MR LIM Fang Keang is a bit of a private eye on the job.

The principal radiographer in the Department of Oncologic Imaging at the National Cancer Centre Singapore — a member of the SingHealth Group — uses sophisticated machines to detect tumours in a patient’s body.

Says Mr Lim: “It’s more than just pressing buttons.

“Before doing a scan, I’m like a detective. I must understand the patient’s condition and plan how to go about tracking the tumour.”

When doctors ask for a scan, he has to decide what technique to use to get the best image, as it helps the radiologist (a doctor who interprets the images) to make an accurate diagnosis.

However, getting good images can sometimes be challenging when a patient is in pain, unable to cooperate or keep still.

The procedure takes 30 to 45 minutes, with breaks in between each scan.

If a tumour is not readily detected in a suspected location, Mr Lim discusses with the radiologist whether to zoom in on a different area.

This is usually encountered when doing magnetic resonance imaging (MRI) of the spine.

Nothing to do with radios

Mr Lim, who has been a radiographer for 20 years, started his career by chance.

Previously an aviation technician, he saw a recruitment advertisement by the former School of Radiography and checked the dictionary to find out what the job was about.

“I realised that radiography had nothing to do with radios,” he recalls with a laugh.

Being a technology enthusiast, he was excited at the prospect of doing such a job. So after graduating, he joined the Singapore General Hospital, where he did x-rays for the first three years.

Later, he was trained to perform MRIs and computed tomography (CT) scans. He keeps up-to-date with the latest technology by attending seminars and reading books.

The final gatekeeper

Mr Lim says a good radiographer needs to be meticulous and mindful of a patient’s safety.

When doing an MRI, for instance, because of the powerful magnetic field, it is important to thoroughly screen patients for any implants they might have in their bodies.

If an implant in the body is not secured to a bone, it could get dislodged, causing harm to the patient. Other implants could heat up during a scan, resulting in burns.

He says: “Even though there are several levels of screening before the patient comes to us, we are the final gatekeepers.”

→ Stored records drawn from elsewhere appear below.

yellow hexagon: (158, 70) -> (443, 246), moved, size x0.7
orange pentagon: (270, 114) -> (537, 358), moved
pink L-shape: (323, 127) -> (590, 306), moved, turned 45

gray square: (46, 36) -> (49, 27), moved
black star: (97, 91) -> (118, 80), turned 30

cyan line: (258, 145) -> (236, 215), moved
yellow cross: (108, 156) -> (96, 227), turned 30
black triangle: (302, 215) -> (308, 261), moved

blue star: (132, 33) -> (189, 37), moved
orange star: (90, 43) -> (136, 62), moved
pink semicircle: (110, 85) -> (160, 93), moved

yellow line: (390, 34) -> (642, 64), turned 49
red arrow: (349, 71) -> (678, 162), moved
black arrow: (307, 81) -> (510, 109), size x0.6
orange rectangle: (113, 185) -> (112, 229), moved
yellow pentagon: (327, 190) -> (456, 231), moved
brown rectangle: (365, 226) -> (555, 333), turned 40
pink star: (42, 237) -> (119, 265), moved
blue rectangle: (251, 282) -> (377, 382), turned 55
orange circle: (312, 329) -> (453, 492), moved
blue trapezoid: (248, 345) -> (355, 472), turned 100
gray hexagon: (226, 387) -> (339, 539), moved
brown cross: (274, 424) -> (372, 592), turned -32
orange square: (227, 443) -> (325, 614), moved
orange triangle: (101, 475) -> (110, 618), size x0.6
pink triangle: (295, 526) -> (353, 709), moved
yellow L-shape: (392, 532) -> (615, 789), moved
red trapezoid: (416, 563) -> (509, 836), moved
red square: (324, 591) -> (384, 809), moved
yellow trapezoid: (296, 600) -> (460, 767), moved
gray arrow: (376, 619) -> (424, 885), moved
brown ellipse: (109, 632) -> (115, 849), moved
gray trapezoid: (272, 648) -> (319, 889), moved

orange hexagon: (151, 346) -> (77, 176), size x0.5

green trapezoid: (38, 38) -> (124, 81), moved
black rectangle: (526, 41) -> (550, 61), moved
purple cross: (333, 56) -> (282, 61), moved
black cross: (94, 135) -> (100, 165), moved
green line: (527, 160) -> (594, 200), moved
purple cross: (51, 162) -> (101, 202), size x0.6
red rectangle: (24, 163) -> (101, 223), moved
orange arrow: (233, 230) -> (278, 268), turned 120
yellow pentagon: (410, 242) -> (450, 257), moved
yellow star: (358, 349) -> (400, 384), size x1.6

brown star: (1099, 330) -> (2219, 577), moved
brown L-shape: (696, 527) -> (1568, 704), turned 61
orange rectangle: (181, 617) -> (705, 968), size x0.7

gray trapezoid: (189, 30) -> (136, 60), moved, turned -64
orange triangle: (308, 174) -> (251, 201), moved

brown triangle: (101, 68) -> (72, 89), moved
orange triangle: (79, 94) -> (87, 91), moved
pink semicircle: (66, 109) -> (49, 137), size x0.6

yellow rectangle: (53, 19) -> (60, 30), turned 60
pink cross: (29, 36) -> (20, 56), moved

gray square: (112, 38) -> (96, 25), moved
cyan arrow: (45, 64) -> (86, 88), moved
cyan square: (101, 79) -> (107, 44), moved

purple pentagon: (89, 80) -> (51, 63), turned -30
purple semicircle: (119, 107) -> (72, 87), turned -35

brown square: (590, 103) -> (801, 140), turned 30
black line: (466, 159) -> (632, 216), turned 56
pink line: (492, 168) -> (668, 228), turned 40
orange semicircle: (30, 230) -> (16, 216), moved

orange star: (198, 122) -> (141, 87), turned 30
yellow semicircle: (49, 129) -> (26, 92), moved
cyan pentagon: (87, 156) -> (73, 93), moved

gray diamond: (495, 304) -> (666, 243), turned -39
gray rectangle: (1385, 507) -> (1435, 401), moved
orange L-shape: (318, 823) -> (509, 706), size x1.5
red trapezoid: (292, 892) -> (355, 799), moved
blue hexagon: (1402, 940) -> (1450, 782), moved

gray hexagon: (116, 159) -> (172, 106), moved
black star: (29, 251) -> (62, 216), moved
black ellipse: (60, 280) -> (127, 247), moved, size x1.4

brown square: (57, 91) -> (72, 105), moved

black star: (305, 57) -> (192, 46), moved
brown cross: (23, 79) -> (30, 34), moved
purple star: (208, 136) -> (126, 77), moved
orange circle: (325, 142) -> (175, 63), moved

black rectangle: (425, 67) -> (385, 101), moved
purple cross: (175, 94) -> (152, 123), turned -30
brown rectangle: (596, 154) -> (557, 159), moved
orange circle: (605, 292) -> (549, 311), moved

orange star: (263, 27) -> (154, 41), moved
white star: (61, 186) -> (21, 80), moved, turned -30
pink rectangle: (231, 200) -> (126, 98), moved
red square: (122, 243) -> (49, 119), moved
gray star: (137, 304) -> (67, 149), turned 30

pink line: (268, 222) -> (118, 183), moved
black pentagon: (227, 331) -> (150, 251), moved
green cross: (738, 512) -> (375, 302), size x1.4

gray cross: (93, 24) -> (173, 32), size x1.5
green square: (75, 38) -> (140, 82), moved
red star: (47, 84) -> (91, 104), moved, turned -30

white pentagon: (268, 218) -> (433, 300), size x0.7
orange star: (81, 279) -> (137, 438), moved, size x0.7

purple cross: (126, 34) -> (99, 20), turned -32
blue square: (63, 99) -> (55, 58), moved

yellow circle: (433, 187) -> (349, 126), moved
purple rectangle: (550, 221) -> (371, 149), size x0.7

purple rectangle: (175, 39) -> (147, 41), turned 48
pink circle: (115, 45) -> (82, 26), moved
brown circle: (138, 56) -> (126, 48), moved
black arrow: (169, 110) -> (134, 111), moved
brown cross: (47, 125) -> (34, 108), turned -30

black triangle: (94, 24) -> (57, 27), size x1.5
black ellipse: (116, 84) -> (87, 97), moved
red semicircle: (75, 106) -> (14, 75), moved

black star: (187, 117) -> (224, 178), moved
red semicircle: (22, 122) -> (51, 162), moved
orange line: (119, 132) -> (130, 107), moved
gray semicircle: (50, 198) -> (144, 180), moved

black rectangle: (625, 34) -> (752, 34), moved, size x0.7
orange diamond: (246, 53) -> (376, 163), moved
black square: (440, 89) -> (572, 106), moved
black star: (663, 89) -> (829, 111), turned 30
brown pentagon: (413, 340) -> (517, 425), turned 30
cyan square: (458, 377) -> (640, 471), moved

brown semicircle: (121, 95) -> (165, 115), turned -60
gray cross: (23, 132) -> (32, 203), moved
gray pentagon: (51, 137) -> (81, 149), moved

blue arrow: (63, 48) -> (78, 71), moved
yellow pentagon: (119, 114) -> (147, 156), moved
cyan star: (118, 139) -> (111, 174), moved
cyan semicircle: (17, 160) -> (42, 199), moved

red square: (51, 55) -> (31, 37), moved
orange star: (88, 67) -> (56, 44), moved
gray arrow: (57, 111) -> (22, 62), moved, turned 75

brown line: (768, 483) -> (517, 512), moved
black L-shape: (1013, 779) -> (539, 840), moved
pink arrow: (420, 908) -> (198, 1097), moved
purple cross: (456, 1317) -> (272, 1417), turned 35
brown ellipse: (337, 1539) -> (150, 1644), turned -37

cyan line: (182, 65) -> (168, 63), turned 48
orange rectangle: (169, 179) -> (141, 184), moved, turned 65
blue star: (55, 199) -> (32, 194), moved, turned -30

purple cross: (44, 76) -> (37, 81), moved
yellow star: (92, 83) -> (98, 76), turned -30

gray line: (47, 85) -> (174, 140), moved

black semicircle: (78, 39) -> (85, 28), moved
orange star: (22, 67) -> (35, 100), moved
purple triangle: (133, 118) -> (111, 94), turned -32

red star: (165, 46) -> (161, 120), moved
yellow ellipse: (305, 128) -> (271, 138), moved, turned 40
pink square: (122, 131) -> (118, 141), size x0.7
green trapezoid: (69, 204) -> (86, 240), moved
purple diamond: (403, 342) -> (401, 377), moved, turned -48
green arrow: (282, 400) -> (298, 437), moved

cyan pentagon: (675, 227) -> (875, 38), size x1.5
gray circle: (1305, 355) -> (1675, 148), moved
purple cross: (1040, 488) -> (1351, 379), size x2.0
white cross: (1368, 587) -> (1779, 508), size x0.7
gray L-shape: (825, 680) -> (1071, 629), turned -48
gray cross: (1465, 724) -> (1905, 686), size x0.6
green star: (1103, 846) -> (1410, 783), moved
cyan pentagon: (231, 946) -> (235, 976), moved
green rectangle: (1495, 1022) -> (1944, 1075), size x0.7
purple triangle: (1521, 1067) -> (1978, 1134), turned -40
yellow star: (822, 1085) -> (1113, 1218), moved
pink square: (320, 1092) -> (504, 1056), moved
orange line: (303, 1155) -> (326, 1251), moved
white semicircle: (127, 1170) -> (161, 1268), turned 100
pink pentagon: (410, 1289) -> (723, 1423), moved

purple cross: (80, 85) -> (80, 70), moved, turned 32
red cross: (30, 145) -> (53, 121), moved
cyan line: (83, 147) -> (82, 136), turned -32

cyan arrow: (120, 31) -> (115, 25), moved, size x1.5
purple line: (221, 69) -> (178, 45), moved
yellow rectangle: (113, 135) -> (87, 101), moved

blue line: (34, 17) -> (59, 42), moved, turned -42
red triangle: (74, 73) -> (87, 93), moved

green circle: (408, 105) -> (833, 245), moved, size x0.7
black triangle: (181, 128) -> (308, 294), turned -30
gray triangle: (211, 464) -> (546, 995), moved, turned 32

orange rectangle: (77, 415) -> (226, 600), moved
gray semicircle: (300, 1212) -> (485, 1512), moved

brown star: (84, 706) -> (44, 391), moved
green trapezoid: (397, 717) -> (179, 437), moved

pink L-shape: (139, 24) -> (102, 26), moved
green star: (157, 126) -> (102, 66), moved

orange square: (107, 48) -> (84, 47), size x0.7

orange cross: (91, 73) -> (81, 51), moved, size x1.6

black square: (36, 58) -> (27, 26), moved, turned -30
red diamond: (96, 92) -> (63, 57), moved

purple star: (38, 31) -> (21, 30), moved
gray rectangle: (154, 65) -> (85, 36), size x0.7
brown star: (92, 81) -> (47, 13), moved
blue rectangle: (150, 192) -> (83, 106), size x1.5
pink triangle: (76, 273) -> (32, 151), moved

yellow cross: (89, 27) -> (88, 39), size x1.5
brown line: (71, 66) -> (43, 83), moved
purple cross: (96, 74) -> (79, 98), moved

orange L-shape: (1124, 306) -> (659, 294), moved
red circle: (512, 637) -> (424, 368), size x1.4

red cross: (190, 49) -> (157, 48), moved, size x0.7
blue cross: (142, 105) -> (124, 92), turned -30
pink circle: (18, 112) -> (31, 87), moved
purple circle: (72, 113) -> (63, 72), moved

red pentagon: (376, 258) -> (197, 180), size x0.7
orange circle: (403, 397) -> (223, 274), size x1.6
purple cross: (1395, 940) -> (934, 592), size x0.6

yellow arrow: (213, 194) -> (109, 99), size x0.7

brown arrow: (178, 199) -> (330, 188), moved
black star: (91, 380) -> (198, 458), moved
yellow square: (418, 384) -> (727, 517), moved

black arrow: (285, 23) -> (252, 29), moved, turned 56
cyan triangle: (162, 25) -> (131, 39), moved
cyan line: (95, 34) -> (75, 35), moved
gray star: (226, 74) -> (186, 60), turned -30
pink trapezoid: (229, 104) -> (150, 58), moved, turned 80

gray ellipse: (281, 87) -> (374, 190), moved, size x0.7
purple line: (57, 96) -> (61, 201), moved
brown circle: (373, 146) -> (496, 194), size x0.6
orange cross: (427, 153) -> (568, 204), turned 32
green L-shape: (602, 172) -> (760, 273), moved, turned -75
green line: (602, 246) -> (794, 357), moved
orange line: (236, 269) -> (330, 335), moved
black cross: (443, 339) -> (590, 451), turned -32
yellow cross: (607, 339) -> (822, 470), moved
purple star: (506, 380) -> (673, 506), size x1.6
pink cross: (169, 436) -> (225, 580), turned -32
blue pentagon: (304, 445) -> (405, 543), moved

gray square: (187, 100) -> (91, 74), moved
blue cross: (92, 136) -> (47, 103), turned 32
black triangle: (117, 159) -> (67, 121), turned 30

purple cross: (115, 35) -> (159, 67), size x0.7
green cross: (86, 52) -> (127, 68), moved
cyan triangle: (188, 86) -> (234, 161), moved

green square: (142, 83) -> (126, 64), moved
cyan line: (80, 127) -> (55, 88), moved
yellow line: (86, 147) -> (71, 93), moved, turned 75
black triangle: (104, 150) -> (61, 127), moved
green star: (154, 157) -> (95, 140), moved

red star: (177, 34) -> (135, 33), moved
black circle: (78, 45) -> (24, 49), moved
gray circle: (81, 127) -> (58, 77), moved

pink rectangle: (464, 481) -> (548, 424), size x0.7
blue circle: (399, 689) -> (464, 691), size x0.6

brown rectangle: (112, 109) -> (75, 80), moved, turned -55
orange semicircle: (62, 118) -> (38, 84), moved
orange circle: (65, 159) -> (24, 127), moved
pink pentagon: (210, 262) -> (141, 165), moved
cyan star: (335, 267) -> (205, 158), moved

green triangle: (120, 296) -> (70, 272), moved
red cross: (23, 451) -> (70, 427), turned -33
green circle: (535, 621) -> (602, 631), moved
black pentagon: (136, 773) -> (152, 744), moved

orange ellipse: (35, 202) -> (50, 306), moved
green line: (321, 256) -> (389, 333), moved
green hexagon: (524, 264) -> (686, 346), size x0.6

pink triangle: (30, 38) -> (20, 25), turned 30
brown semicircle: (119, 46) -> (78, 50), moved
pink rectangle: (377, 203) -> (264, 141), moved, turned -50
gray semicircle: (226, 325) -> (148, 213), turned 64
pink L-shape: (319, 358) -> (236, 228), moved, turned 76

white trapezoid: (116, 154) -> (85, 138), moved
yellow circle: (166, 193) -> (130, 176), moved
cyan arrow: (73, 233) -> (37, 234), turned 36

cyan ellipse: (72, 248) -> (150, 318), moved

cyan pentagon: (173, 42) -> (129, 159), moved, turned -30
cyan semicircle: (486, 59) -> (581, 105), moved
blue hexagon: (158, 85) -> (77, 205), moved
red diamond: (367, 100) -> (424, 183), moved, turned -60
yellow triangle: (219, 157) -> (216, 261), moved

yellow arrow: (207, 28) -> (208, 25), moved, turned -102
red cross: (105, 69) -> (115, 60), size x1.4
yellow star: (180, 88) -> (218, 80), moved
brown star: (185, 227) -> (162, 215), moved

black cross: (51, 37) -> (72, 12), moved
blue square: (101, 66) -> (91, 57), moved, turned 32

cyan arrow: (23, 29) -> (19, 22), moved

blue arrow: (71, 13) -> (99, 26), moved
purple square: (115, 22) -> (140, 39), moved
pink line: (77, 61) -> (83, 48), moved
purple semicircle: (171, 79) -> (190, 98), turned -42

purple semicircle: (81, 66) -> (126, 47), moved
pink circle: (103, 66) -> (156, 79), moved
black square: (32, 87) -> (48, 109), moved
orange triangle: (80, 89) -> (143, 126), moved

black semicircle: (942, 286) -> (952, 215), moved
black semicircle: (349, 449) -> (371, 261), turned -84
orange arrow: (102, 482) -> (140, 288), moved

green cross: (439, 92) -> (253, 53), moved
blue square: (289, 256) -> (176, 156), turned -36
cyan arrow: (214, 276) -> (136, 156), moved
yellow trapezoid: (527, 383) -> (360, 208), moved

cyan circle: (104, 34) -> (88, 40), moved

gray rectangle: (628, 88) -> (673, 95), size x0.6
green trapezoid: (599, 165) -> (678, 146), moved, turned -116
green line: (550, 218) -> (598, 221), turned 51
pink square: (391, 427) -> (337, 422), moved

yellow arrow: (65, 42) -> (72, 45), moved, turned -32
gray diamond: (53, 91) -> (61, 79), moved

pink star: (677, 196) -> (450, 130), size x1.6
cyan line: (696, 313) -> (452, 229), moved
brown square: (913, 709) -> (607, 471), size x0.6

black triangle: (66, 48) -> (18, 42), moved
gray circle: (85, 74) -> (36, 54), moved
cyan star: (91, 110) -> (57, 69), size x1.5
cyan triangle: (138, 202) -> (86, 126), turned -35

Mr Lim likes working with patients, many of whom ask for him at follow-up visits.

One of them is a patient with severe neck pain, who can only lie down for two minutes at a time.

To ease her discomfort, Mr Lim always moves the bed out from the machine in between scans to let her sit up, even though it prolongs the procedure.

Training and research

His work also involves training younger colleagues and students on attachment, as well as research.

He is currently working with radiologists on using MRI-guided, high-intensity ultrasound to identify and destroy cancer tissue in the prostate.

He says: “Research is crucial as it can provide new treatment options for patients in the future.”

Although his job is varied, what gives him the most satisfaction is “when a patient returns for a follow-up scan after treatment and there is no more cancer”.